WORK TASK
Search the material below for lines containing the string "being", and copy every one you find.

MATERIAL TO PROCESS
--------------------------------------------------

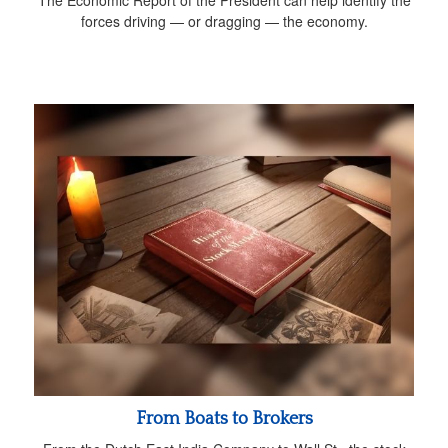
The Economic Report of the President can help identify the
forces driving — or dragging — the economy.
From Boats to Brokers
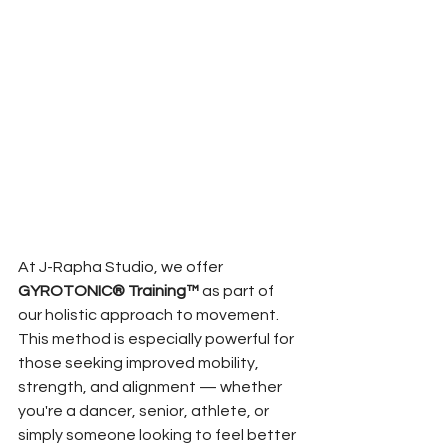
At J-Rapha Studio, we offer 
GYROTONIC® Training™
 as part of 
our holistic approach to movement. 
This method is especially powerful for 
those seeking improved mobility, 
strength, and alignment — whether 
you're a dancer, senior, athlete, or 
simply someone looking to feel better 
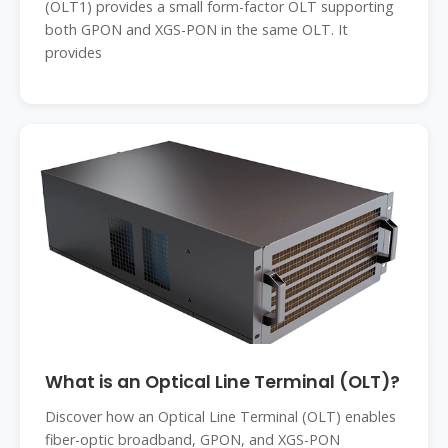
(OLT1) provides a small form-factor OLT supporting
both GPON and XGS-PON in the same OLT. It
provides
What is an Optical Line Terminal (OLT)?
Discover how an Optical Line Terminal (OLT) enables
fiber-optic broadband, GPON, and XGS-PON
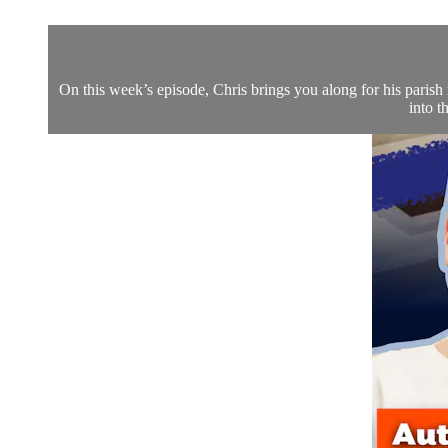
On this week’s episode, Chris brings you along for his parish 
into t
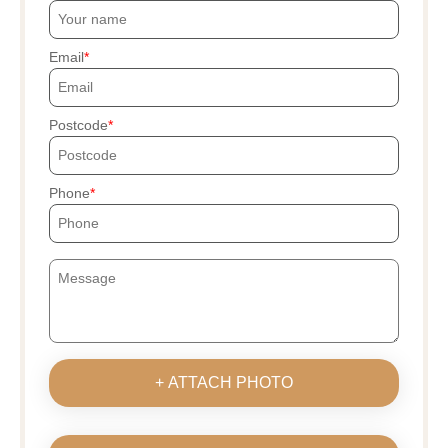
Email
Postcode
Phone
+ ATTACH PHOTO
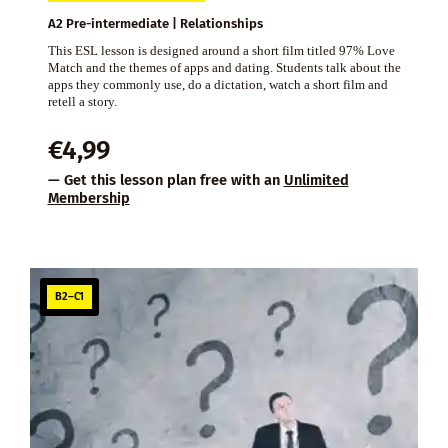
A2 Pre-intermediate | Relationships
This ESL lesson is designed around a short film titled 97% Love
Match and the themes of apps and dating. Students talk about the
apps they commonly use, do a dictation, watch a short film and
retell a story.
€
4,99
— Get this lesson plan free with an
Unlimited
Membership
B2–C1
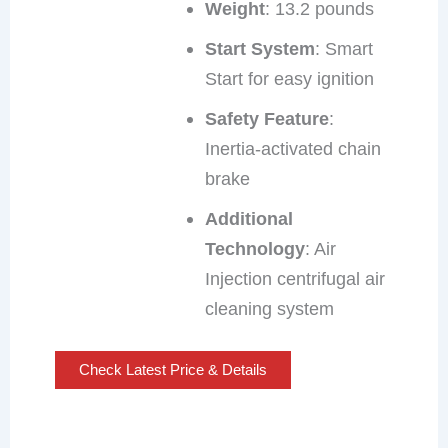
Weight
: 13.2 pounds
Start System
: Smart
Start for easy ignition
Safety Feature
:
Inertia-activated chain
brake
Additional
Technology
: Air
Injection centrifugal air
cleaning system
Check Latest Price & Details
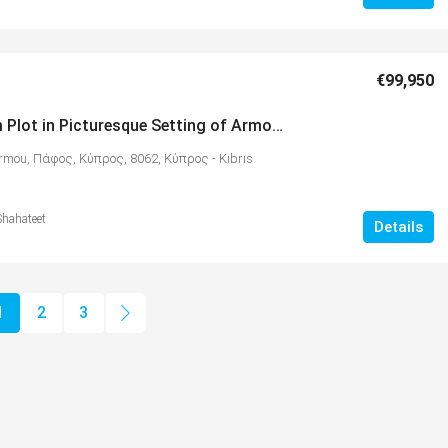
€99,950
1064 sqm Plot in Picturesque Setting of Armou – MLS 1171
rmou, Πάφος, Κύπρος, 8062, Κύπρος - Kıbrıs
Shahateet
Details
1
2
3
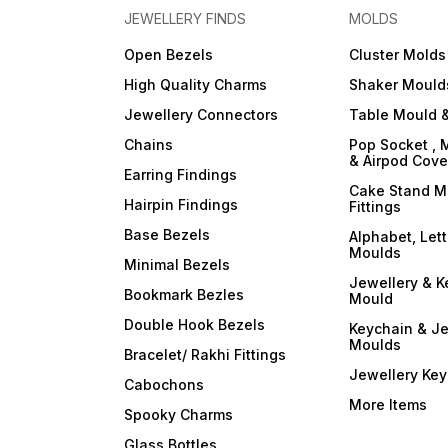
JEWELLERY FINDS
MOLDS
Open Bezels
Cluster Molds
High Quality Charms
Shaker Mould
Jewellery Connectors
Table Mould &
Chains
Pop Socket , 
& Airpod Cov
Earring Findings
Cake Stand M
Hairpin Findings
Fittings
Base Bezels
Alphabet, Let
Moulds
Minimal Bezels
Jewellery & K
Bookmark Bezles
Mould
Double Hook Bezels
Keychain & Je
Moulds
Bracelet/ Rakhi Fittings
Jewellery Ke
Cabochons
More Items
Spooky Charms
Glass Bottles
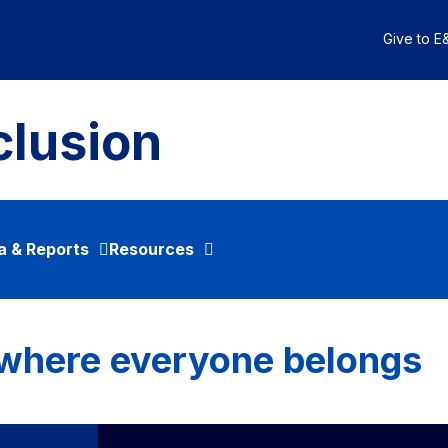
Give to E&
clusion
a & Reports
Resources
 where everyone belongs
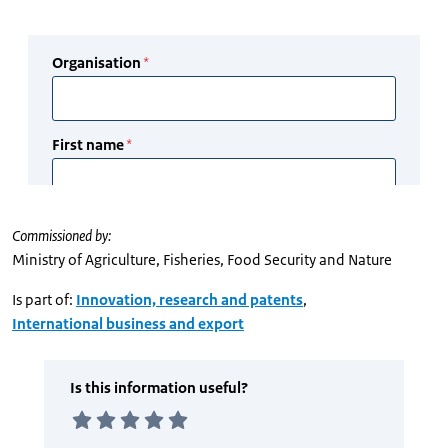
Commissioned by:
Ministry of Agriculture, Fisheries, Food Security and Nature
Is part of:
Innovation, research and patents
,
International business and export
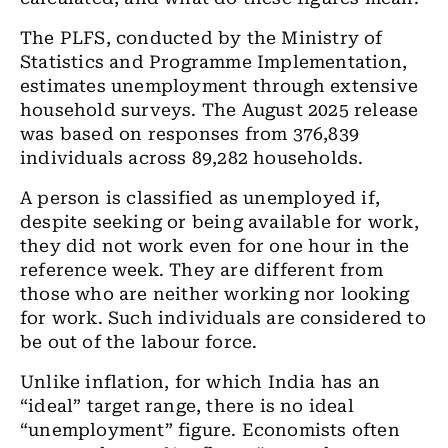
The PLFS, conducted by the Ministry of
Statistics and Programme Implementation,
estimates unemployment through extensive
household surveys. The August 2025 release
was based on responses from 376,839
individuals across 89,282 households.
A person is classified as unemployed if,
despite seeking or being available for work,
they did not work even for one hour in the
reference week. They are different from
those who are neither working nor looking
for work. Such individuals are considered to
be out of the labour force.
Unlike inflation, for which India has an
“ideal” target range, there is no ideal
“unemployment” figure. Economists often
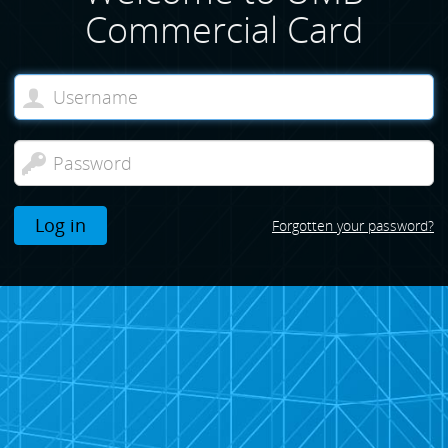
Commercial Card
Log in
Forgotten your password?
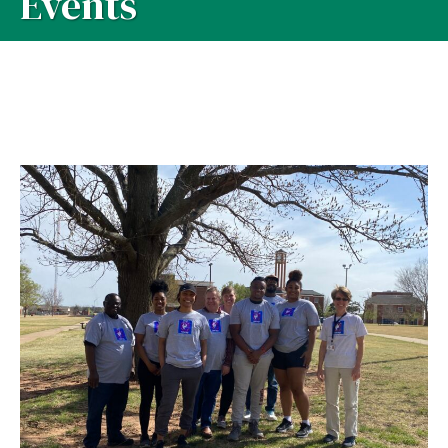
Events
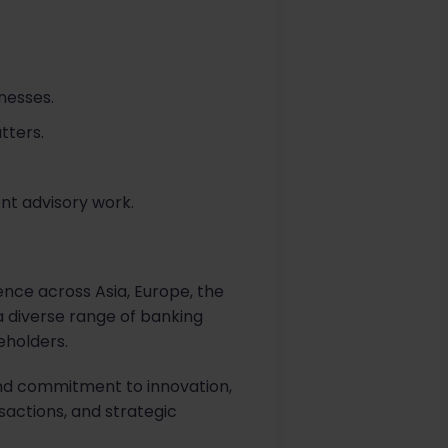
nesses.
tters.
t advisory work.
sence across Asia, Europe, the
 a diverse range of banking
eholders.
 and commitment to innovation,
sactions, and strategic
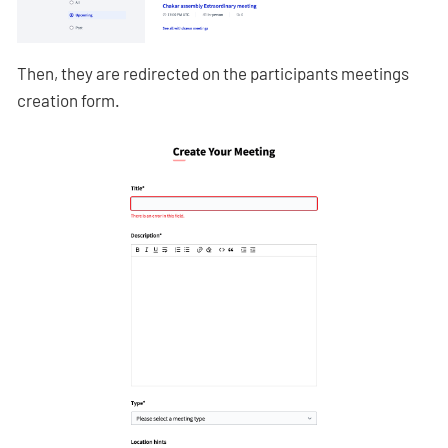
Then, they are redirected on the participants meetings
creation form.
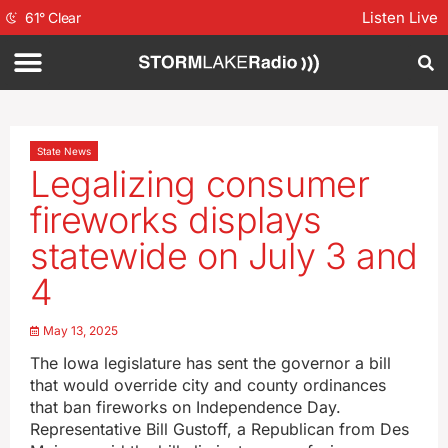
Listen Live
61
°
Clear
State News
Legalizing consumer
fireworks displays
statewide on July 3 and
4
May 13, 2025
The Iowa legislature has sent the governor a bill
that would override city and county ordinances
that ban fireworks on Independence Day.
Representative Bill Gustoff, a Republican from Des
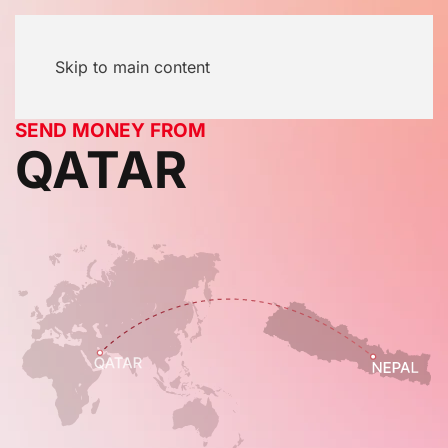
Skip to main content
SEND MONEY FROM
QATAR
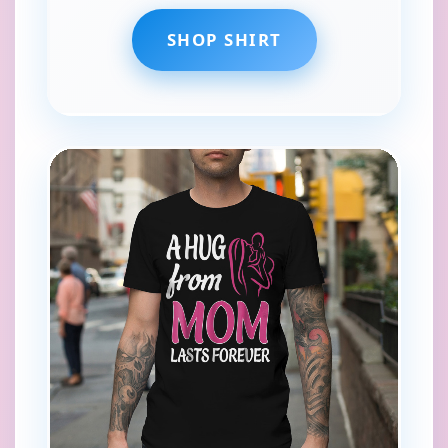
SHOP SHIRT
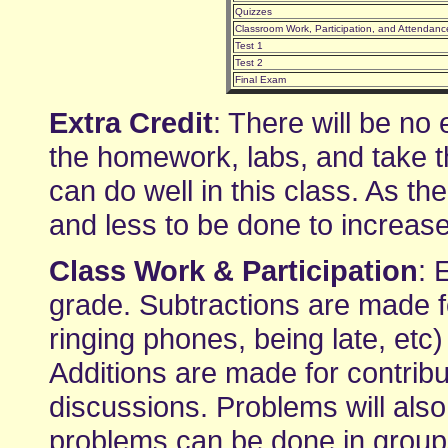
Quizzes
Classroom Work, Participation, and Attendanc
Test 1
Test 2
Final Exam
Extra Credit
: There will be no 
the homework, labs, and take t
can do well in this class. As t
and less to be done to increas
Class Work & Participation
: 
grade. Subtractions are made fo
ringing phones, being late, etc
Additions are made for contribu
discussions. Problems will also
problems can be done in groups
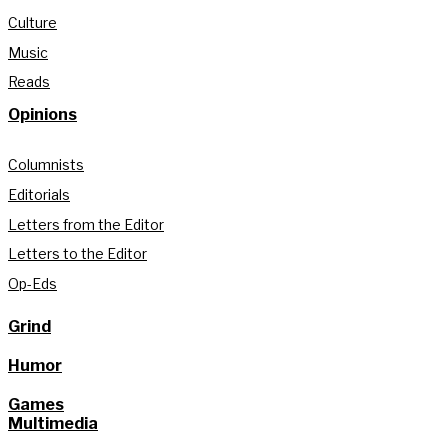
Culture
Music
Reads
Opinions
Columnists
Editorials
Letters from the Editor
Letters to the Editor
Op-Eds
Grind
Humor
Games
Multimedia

--------------------------------------------------

EXERCISE ANSWER
despite seeking or being available for work,
ringing phones, being late, etc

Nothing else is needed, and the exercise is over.